Data items —
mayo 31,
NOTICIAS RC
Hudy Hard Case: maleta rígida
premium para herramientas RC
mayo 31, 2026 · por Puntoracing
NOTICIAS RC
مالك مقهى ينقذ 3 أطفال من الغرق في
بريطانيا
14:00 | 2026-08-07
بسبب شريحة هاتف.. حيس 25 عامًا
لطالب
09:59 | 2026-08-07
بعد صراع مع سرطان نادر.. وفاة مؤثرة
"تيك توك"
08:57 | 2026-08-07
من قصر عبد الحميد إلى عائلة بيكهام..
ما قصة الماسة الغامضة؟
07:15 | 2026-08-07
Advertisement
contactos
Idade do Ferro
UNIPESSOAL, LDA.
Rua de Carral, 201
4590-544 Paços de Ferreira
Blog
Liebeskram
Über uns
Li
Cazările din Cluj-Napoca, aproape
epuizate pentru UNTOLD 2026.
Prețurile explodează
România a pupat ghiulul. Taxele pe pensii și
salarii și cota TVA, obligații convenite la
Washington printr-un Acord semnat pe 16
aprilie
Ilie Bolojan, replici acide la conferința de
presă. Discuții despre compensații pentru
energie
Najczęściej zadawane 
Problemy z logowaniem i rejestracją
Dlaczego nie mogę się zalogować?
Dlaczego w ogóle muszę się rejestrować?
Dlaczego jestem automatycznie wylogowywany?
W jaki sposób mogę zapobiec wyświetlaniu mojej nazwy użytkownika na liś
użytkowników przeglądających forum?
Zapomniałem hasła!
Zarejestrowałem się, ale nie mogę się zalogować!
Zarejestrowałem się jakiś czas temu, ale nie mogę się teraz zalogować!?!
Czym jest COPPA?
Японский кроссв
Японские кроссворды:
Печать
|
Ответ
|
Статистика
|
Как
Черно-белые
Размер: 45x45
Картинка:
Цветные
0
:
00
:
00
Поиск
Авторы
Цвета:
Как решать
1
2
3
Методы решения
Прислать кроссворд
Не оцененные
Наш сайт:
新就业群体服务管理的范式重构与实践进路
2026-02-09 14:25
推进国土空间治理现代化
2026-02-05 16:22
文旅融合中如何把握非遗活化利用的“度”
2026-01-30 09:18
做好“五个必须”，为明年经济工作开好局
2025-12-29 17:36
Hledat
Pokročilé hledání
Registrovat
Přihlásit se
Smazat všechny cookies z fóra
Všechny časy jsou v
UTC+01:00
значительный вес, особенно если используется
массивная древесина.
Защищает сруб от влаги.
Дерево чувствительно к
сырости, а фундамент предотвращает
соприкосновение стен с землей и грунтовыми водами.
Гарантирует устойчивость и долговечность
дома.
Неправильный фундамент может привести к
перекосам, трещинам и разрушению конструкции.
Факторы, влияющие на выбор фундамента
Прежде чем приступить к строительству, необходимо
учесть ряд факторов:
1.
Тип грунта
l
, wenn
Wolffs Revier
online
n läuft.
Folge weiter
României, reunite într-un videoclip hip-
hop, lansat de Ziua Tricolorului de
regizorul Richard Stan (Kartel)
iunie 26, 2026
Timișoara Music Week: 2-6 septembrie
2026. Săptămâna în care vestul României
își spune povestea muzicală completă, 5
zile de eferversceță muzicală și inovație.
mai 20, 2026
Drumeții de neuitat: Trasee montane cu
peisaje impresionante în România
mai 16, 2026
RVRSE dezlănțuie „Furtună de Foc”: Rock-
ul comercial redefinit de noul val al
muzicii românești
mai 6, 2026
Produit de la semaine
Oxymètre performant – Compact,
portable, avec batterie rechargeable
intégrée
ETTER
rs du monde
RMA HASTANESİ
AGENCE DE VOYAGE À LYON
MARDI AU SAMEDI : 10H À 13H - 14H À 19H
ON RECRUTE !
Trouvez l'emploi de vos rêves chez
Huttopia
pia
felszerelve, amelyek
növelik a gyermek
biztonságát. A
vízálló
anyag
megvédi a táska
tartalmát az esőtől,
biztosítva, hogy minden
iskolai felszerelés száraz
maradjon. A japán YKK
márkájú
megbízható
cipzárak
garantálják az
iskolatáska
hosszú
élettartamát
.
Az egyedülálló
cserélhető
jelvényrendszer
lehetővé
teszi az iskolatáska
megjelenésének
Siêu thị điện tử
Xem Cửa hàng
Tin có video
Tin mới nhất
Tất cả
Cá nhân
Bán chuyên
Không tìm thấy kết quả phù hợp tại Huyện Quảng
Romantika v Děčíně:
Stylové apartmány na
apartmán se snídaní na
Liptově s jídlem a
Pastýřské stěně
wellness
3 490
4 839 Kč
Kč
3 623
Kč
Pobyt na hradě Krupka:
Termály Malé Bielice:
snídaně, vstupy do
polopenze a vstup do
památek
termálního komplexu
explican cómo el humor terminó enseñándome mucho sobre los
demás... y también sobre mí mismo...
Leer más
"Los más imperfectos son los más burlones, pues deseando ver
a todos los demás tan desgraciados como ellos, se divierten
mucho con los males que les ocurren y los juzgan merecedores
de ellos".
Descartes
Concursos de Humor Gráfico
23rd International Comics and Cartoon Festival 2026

WORK ORDER — Among the records above, extract exactly the lines from the line with "Registrovat" to the line with "hop, lansat de Ziua Tricolorului de", both lines included, and leave out the rest.

TASK SOLUTION —
Registrovat
Přihlásit se
Smazat všechny cookies z fóra
Všechny časy jsou v
UTC+01:00
значительный вес, особенно если используется
массивная древесина.
Защищает сруб от влаги.
Дерево чувствительно к
сырости, а фундамент предотвращает
соприкосновение стен с землей и грунтовыми водами.
Гарантирует устойчивость и долговечность
дома.
Неправильный фундамент может привести к
перекосам, трещинам и разрушению конструкции.
Факторы, влияющие на выбор фундамента
Прежде чем приступить к строительству, необходимо
учесть ряд факторов:
1.
Тип грунта
l
, wenn
Wolffs Revier
online
n läuft.
Folge weiter
României, reunite într-un videoclip hip-
hop, lansat de Ziua Tricolorului de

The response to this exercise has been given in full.